T Nation

Help Me Get the Edge on My Gym Nemesis


#1

Hey guys

For those who have been following my log this is all old news but in a few months time I’m gonna take on my gym nemesis at my first powerlifting meet.

There might be a lot of info that I forget to provide but hopefully I can give you guys a good picture of what’s going on. If any further info required pls ask.

So pretty much: Me vs my gym nemesis. Highest total wins. Full power meet in non IPF fed including monolift knee wraps and deadlift bar.

Right now I could go to the gym and hit SBD 200, 120, 230. Under sub optimal conditions so with a few months training and a peak will be more.

He was/is stronger than me at his peak especially in the bench press. He has recently had a break from the gym so is working his way back to strongest levels and beyond. Some of his best numbers in the past include:

Squat: sleeves 215kg gym lift on low dose cycle, 190kg in comp end of 2017

Bench: 140kg TnG triple on cycle, 130kg in comp end of 2017

Deadlift: 240 conventional with straps (pulls sumo in comp) on cycle, 220 in comp 2017

He threw down the gauntlet earlier this week with some big numbers.

IMO a bit ambitious but not impossible

It’ll come down to how well he gets back to previous strength levels and beyond and how much I can gain on him or past him in the next 3 months and there’s lots of variables that make things hard to call.
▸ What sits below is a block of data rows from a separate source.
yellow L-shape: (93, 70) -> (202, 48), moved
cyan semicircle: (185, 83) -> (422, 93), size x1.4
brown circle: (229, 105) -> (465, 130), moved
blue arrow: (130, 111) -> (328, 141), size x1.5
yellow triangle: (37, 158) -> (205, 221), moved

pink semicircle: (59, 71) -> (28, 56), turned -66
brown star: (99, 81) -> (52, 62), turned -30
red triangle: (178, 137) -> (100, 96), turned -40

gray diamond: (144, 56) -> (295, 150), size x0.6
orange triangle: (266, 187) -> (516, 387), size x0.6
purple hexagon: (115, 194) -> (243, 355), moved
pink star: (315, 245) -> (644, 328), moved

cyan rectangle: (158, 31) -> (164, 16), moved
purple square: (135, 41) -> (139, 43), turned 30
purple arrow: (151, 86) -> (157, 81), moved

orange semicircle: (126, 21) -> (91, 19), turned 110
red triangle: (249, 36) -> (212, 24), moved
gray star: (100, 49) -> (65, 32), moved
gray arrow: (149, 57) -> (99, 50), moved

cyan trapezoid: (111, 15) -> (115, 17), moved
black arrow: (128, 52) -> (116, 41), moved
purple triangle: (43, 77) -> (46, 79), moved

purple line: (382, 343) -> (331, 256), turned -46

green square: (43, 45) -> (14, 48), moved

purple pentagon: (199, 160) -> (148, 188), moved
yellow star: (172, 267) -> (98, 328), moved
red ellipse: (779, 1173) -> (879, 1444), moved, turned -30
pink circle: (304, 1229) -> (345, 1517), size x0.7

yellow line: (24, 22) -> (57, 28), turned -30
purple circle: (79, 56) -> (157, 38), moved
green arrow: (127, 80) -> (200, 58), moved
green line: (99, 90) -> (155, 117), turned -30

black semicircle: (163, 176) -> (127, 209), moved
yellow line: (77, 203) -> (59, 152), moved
So I’ve been trying to get every little advantage I can over him:

  • Putting myself in good training environments among more experienced, stronger, supportive, inspirational etc. lifters like here on T Nation and my new gym i recently signed up at

  • Using comp equipment e.g. deadlift bar, stiff bar. Use of monolift is part of this too and something he really has little access to.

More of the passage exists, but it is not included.